** Task **
Transcribe every line of the material below without change, apart from dropping the pictures.

** Collected material **
○ ○ ○

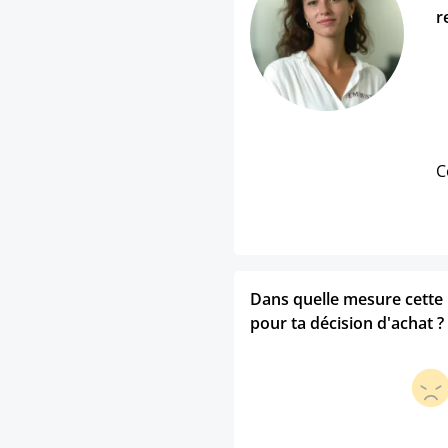
r
C
Dans quelle mesure cette p
pour ta décision d'achat ?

○ ○ ○

** Reply to the task **
r
C
Dans quelle mesure cette p
pour ta décision d'achat ?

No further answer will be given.